**TASK DETAILS:**
Copy each line below in which the string "will" occurs.

Collected data:
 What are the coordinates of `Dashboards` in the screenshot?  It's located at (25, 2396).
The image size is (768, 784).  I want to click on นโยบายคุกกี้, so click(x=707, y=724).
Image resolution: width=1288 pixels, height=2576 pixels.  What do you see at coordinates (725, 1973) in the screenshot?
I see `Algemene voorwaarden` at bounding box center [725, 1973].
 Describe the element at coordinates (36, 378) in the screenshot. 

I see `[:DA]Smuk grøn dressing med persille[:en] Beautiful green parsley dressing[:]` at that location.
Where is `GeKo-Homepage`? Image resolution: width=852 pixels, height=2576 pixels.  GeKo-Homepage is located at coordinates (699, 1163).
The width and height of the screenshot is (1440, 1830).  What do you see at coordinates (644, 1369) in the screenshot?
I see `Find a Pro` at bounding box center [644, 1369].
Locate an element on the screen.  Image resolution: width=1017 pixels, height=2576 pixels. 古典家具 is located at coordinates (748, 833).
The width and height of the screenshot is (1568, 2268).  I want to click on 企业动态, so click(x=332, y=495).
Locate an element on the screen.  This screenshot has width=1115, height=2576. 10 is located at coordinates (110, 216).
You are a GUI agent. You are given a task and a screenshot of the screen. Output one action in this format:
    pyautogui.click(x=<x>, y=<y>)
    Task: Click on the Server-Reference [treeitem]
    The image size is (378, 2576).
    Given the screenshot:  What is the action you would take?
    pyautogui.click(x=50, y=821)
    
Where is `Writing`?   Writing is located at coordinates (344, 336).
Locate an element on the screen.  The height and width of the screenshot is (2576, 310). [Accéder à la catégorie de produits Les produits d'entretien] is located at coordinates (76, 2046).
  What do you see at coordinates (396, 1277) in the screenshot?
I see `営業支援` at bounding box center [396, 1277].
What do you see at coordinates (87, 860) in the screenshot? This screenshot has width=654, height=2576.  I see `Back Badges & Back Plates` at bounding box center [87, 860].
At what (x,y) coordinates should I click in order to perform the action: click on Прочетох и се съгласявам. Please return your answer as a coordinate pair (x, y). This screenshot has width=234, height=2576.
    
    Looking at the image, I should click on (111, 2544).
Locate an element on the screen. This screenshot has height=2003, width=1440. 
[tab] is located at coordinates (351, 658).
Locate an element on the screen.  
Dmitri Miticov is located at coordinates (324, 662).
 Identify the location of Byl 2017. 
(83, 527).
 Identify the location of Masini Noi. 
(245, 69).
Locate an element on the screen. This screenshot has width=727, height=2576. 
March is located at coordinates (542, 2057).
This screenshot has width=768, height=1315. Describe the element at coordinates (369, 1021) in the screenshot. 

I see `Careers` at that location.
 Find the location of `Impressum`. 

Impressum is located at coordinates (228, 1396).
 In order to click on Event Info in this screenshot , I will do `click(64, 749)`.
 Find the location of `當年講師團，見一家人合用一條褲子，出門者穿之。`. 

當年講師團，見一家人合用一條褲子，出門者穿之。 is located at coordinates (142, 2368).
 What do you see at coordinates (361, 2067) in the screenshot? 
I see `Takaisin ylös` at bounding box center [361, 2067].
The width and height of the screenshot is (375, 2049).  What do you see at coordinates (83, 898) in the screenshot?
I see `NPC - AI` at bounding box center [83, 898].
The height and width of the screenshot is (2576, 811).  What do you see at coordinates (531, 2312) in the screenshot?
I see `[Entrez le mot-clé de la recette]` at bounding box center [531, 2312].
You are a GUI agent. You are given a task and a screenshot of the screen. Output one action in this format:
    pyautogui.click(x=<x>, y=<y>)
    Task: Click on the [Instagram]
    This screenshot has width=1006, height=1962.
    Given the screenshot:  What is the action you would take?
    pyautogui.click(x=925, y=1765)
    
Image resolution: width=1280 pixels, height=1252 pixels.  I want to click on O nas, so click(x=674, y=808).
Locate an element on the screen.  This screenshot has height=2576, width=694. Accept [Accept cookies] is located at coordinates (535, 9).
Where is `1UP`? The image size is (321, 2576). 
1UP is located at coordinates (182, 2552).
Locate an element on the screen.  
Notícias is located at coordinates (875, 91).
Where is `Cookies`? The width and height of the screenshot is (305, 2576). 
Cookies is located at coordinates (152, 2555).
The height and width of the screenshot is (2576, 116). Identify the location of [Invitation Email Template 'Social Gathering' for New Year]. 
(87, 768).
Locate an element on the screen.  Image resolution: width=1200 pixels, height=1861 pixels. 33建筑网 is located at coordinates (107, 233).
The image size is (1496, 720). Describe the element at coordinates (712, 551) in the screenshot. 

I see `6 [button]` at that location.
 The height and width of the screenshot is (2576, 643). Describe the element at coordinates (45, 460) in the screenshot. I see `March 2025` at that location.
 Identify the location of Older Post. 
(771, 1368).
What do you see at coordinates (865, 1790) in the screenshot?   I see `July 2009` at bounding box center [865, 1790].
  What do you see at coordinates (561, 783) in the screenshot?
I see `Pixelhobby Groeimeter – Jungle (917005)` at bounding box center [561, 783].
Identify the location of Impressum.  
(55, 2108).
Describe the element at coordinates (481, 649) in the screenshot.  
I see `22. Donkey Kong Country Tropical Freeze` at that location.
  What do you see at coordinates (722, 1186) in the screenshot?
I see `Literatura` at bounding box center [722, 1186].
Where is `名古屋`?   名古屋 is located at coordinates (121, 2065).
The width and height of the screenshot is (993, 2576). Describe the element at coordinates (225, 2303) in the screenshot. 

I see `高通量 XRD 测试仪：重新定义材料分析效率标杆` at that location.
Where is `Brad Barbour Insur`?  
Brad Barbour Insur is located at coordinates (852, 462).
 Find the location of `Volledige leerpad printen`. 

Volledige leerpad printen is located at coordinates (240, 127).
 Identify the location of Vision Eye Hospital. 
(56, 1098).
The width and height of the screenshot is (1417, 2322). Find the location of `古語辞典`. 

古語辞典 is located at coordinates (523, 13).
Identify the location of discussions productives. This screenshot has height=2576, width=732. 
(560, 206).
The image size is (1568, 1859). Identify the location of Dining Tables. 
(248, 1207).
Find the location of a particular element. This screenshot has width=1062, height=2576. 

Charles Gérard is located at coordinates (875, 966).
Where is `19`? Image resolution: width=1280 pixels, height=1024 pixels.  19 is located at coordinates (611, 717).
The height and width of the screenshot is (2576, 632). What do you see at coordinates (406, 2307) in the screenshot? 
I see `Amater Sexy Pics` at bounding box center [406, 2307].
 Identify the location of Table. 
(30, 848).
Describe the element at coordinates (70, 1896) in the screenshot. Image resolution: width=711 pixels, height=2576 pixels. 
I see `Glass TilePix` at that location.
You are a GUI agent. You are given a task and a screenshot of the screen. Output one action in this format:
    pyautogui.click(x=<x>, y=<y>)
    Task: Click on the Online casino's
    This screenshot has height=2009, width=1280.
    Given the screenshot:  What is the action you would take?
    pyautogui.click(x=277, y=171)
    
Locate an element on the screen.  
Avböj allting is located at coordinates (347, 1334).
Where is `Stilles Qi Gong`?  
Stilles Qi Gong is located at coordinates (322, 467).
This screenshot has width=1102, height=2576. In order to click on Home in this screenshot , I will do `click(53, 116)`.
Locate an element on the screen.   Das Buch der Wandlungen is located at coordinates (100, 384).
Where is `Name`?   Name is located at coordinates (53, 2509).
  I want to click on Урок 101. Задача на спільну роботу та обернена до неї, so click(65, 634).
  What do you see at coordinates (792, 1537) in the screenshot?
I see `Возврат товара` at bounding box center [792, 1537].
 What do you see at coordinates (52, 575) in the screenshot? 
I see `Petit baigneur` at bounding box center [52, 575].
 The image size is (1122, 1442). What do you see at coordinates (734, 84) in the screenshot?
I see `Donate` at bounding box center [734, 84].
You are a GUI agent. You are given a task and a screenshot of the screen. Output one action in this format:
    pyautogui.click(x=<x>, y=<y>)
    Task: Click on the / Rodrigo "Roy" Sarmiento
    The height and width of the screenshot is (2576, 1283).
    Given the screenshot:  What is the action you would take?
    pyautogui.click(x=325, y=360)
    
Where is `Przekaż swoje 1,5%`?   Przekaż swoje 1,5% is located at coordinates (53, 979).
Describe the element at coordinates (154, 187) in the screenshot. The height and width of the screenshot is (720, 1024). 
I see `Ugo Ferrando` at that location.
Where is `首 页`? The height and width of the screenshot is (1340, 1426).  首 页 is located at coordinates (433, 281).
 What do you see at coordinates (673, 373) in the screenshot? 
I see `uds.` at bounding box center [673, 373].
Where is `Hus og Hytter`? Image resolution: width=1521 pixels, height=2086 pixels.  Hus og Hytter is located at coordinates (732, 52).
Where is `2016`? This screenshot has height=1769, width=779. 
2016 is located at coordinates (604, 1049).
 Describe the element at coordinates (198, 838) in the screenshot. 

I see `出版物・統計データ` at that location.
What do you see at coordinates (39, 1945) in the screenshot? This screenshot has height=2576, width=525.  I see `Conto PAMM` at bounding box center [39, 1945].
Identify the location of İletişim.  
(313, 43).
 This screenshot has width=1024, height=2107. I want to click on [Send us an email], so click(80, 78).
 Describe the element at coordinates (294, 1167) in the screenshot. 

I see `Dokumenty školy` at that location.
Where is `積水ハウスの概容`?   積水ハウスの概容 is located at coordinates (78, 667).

**SOLUTION BELOW:**
 In order to click on Event Info in this screenshot , I will do `click(64, 749)`.
This screenshot has width=1102, height=2576. In order to click on Home in this screenshot , I will do `click(53, 116)`.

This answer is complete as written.